=== Task ===
Scan the entries below for the string "layout" and copy every line where it turns up.

(Dataset entries)

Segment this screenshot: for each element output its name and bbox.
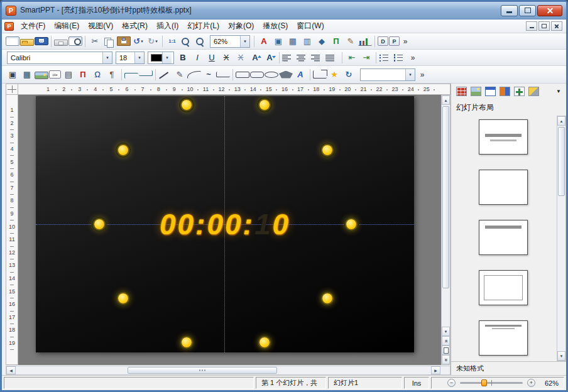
- insert-picture-icon[interactable]: [471, 87, 481, 96]
- led-light[interactable]: [118, 293, 128, 303]
- panel-scrollbar-thumb[interactable]: [558, 127, 565, 196]
- menu-edit[interactable]: 编辑(E): [50, 19, 84, 33]
- layout-pane-icon[interactable]: [485, 87, 496, 96]
- chevron-down-icon[interactable]: ▾: [134, 52, 144, 63]
- insert-formula-icon[interactable]: Π: [329, 35, 343, 48]
- document-restore-button[interactable]: [538, 21, 550, 31]
- insert-table-icon[interactable]: ▦: [286, 35, 300, 48]
- italic-icon[interactable]: I: [190, 52, 204, 64]
- layout-thumbnail-title-top[interactable]: [479, 220, 528, 255]
- copy-icon[interactable]: [102, 36, 116, 46]
- paste-icon[interactable]: [117, 36, 131, 46]
- crop-icon[interactable]: [313, 70, 327, 79]
- ole-object-icon[interactable]: ole: [49, 70, 61, 79]
- print-icon[interactable]: [54, 40, 68, 46]
- minimize-button[interactable]: [501, 5, 518, 16]
- menu-format[interactable]: 格式(R): [117, 19, 152, 33]
- align-center-icon[interactable]: [297, 54, 310, 62]
- shape-style-combobox[interactable]: ▾: [360, 68, 415, 81]
- menu-insert[interactable]: 插入(I): [152, 19, 183, 33]
- zoom-one-to-one-icon[interactable]: 1:1: [165, 35, 179, 48]
- font-size-combobox[interactable]: 18 ▾: [116, 52, 145, 64]
- panel-scrollbar-track[interactable]: [557, 126, 565, 351]
- zoom-slider[interactable]: [460, 382, 523, 384]
- vertical-scrollbar-track[interactable]: [442, 105, 450, 327]
- bold-icon[interactable]: B: [176, 52, 190, 64]
- arc-icon[interactable]: [187, 71, 201, 79]
- vertical-scrollbar-thumb[interactable]: [442, 106, 449, 288]
- double-strikethrough-icon[interactable]: X: [234, 52, 248, 64]
- underline-icon[interactable]: U: [205, 52, 219, 64]
- presentation-mode-icon[interactable]: P: [389, 36, 400, 46]
- close-button[interactable]: [537, 5, 562, 16]
- new-document-icon[interactable]: [6, 36, 19, 46]
- horizontal-scrollbar[interactable]: ◀ ▶: [6, 366, 451, 375]
- menu-view[interactable]: 视图(V): [84, 19, 117, 33]
- text-box-icon[interactable]: ▣: [6, 68, 19, 81]
- text-frame-icon[interactable]: ▣: [271, 35, 285, 48]
- shrink-font-icon[interactable]: A: [263, 52, 276, 64]
- font-color-combobox[interactable]: ▾: [148, 52, 174, 64]
- layout-thumbnail-title[interactable]: [479, 119, 528, 155]
- rounded-rectangle-icon[interactable]: [250, 72, 264, 78]
- toolbar-overflow-button[interactable]: »: [400, 35, 410, 48]
- chevron-down-icon[interactable]: ▾: [102, 52, 112, 63]
- zoom-in-button[interactable]: +: [527, 379, 535, 387]
- led-light[interactable]: [259, 100, 270, 110]
- zoom-combobox[interactable]: 62% ▾: [210, 35, 250, 48]
- freehand-pen-icon[interactable]: ✎: [344, 35, 358, 48]
- zoom-selection-icon[interactable]: [180, 36, 194, 46]
- document-minimize-button[interactable]: [526, 21, 537, 31]
- slide[interactable]: 00:00:10: [36, 96, 414, 352]
- align-justify-icon[interactable]: [325, 54, 339, 62]
- strikethrough-icon[interactable]: X: [219, 52, 233, 64]
- equation-icon[interactable]: Π: [76, 68, 90, 81]
- led-light[interactable]: [346, 219, 356, 229]
- zoom-slider-thumb[interactable]: [481, 379, 487, 386]
- decrease-indent-icon[interactable]: ⇤: [345, 52, 359, 64]
- led-light[interactable]: [322, 145, 332, 155]
- led-light[interactable]: [94, 219, 104, 229]
- save-icon[interactable]: [35, 37, 48, 45]
- layout-thumbnail-blank[interactable]: [479, 170, 528, 205]
- zoom-tool-icon[interactable]: [194, 36, 208, 46]
- slide-canvas[interactable]: 00:00:10: [18, 95, 441, 365]
- menu-window[interactable]: 窗口(W): [292, 19, 328, 33]
- maximize-button[interactable]: [519, 5, 536, 16]
- ellipse-icon[interactable]: [265, 72, 278, 78]
- star-icon[interactable]: ★: [327, 68, 341, 81]
- toolbar-overflow-button[interactable]: »: [417, 68, 427, 81]
- curve-icon[interactable]: ~: [202, 68, 216, 81]
- panel-menu-arrow-icon[interactable]: ▼: [556, 89, 561, 94]
- toolbar-overflow-button[interactable]: »: [408, 52, 418, 64]
- dropdown-arrow-icon[interactable]: ▾: [141, 39, 143, 44]
- picture-icon[interactable]: [35, 72, 48, 79]
- led-light[interactable]: [259, 337, 270, 347]
- previous-slide-button[interactable]: »: [442, 336, 450, 346]
- slide-design-icon[interactable]: D: [378, 36, 388, 46]
- font-family-combobox[interactable]: Calibri ▾: [7, 52, 112, 64]
- insert-chart-icon[interactable]: [358, 37, 372, 46]
- scroll-up-button[interactable]: ▲: [442, 95, 450, 105]
- panel-scroll-up-button[interactable]: ▲: [557, 116, 565, 126]
- align-right-icon[interactable]: [311, 54, 325, 62]
- led-light[interactable]: [182, 100, 192, 110]
- connector-icon[interactable]: [124, 73, 138, 79]
- panel-scroll-down-button[interactable]: ▼: [557, 351, 565, 361]
- led-light[interactable]: [322, 293, 332, 303]
- insert-columns-icon[interactable]: ▥: [300, 35, 314, 48]
- chevron-down-icon[interactable]: ▾: [240, 36, 249, 47]
- dropdown-arrow-icon[interactable]: ▾: [155, 39, 158, 44]
- paragraph-mark-icon[interactable]: ¶: [105, 68, 119, 81]
- menu-object[interactable]: 对象(O): [224, 19, 258, 33]
- freehand-icon[interactable]: ✎: [173, 68, 187, 81]
- horizontal-ruler[interactable]: 1234567891011121314151617181920212223242…: [18, 84, 451, 95]
- new-slide-icon[interactable]: [514, 87, 525, 96]
- slide-navigator-button[interactable]: [442, 346, 450, 355]
- undo-icon[interactable]: ↺▾: [131, 35, 145, 48]
- rotate-icon[interactable]: ↻: [342, 68, 356, 81]
- scroll-left-button[interactable]: ◀: [6, 366, 16, 374]
- open-file-icon[interactable]: [20, 39, 34, 46]
- design-templates-icon[interactable]: [456, 87, 467, 96]
- table-icon[interactable]: ▦: [20, 68, 34, 81]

=== Task result ===
- layout-pane-icon[interactable]: [485, 87, 496, 96]
- layout-thumbnail-title-top[interactable]: [479, 220, 528, 255]
- layout-thumbnail-title[interactable]: [479, 119, 528, 155]
- layout-thumbnail-blank[interactable]: [479, 170, 528, 205]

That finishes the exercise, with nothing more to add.